Everyone feels welcome, invited guests at an exclusive shindig. “It’s all ages at the track and in the town,” adds De Federicis. “It’s a racetrack children are happy to visit, a town where everyone from 20-something to 60-something feels like they fit in, that they belong in Saratoga.”
The exclusivity, the inclusivity, the garden-party conviviality of Saratoga Springs in summer, the real world kept at arm’s length somewhere beyond the interstate, way down the Hudson river, reinforces the specialness that springs directly from the racetrack. There, that specialness is renewed on a daily basis by arguably the most concentrated offering of quality sport anywhere in the racing world.
“To win a race at Saratoga is even more special now than it was half a century ago, when I first visited the place,” says Haskin. “Here the Thoroughbred still reigns supreme.”
This year there are 77 stakes races across the 40 days of the meeting, with at least one stakes every day and an unrelenting blizzard of G1 races that includes great events such as the centrepiece Travers Stakes, known as the ‘Midsummer Derby’, the Whitney Stakes and now even the Jockey Club Gold Cup, moved last year (not without controversy) to cloising weekend from its traditional home at Belmont Park.
Many of the most prestigious races are named after heroes of old, the Forego, the Fourstardave, the Personal Ensign, the Shuvee, the Spinaway, the Sword Dancer, and those horses would all recognise their own private Saratoga because here the march of modernity has been largely resisted. As Privman says: “The track has done a terrific job in recent years of marrying new with the old, but I think the nostalgia factor cannot be overstated.”
Saratoga is racing’s Field of Dreams, its aura, its charisma as potent as the Spa water that bubbles out of the ground through a fountain in the picnic area. The main grandstand is wooden-framed and rustic, the red and white candy-striped awnings and banners are pure 1950s Americana, plenty of the fixtures and fittings have seen many summers come and go, and all the while the horses patrol the tree-lined parade ring through patches of light and shade as Sam The Bugler – Sam Grossman, who will unfortunately be absent this year for the first time since 1993 owing to health issues – clears his throat to play the time-honoured Call To Post.
Some days, of course, the racecourse is dark, and even then Saratoga has plenty to offer.

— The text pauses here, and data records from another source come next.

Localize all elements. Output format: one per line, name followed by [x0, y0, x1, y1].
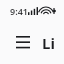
button[interactable]: Menu: [8, 28, 38, 58]
staticText: Library: [42, 33, 56, 53]
staticText: 9:41: [10, 5, 28, 17]
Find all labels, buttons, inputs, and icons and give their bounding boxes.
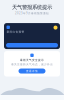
staticText: 2023年9月暴雨预警通知 — [15, 12, 49, 15]
staticText: 暴雨天气安全提示 — [20, 58, 44, 62]
staticText: 请关注最新天气动态，减少外出 — [11, 63, 53, 66]
staticText: 天气警报系统提示 — [12, 4, 52, 11]
staticText: 查看详情 — [26, 69, 38, 73]
staticText: 暴雨红色预警 — [6, 30, 24, 34]
button[interactable]: 查看详情 — [18, 68, 46, 74]
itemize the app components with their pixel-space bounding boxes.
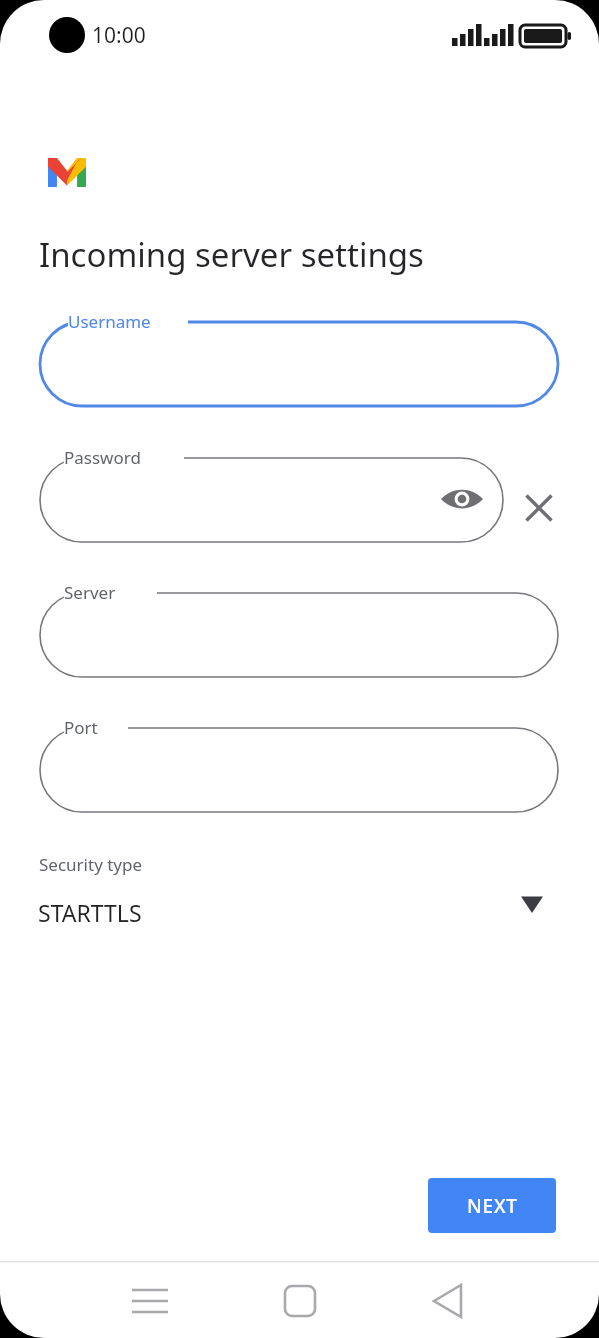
staticText: 10:00 <box>92 21 146 50</box>
staticText: Username <box>68 310 151 333</box>
button[interactable]: Server <box>40 593 558 677</box>
staticText: Server <box>64 581 116 604</box>
button[interactable]: Recents <box>110 1265 190 1337</box>
button[interactable]: Clear password <box>515 484 563 532</box>
button[interactable]: Port <box>40 728 558 812</box>
button[interactable]: Show password <box>438 475 486 523</box>
staticText: STARTTLS <box>38 897 142 928</box>
button[interactable]: Username <box>40 322 558 406</box>
staticText: Security type <box>39 853 143 876</box>
button[interactable]: NEXT <box>428 1178 556 1233</box>
staticText: NEXT <box>467 1193 518 1219</box>
staticText: Password <box>64 446 141 469</box>
staticText: Port <box>64 716 98 739</box>
button[interactable]: Back <box>409 1265 489 1337</box>
staticText: Incoming server settings <box>39 232 424 277</box>
button[interactable]: Password <box>40 458 503 542</box>
button[interactable] <box>20 845 579 940</box>
button[interactable]: Home <box>260 1265 340 1337</box>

A visit to the National Museum of Racing, where each August the new Hall of Famers take their place in a ceremony that – like Saratoga itself – rewardingly intertwines the past and present, is de rigueur, but the list of other options is a long one.
“Walking down the main drag of Broadway, watching the morning works over on the backstretch, attending the yearling sale, boating on Saratoga Lake, and strolling through historic Congress Park all stir the senses,” says Haskin.

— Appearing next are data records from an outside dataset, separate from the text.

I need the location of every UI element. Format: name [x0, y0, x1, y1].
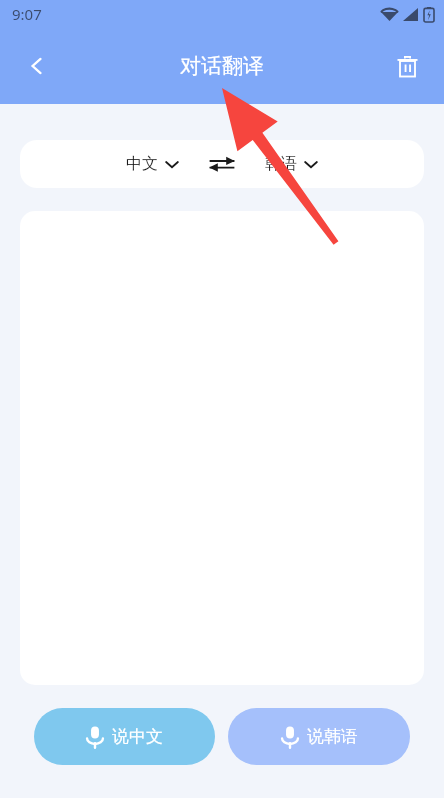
button[interactable]: 中文 [122, 150, 183, 178]
button[interactable]: Back [16, 45, 58, 87]
button[interactable]: 说韩语 [228, 708, 410, 765]
staticText: 韩语 [265, 154, 297, 174]
staticText: 说韩语 [307, 726, 358, 747]
button[interactable]: Delete conversation [386, 45, 428, 87]
staticText: 对话翻译 [180, 53, 264, 79]
staticText: 9:07 [12, 4, 42, 24]
staticText: 中文 [126, 154, 158, 174]
button[interactable]: 韩语 [261, 150, 322, 178]
button[interactable]: 说中文 [34, 708, 215, 765]
staticText: 说中文 [112, 726, 163, 747]
button[interactable]: Swap languages [205, 147, 239, 181]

Agreement, as ever on the subject of Saratoga, is easily achieved. “When you add the summer weather to the equation, it's a great place to spend a day, a week, or the whole meet,” says Privman. Or a lifetime. “My first date with the woman who became my wife was at Saratoga races,” smiles De Federicis. “It’s the most wonderful place.”
Over at the Oklahoma training track, among the rustic/archaic (take your pick) barns, all part of the considerable and enduring charm, exercise rider Sean Duffy added his voice to the many. “Saratoga’s the best. The best atmosphere, the best racing, it’s top notch, the creme de la creme.”
The spirit of Saratoga stays with you, within you, long after the summer is over. “Even just talking about Saratoga makes me happy,” says Barton Brothers. And you won’t find anyone to disagree with that.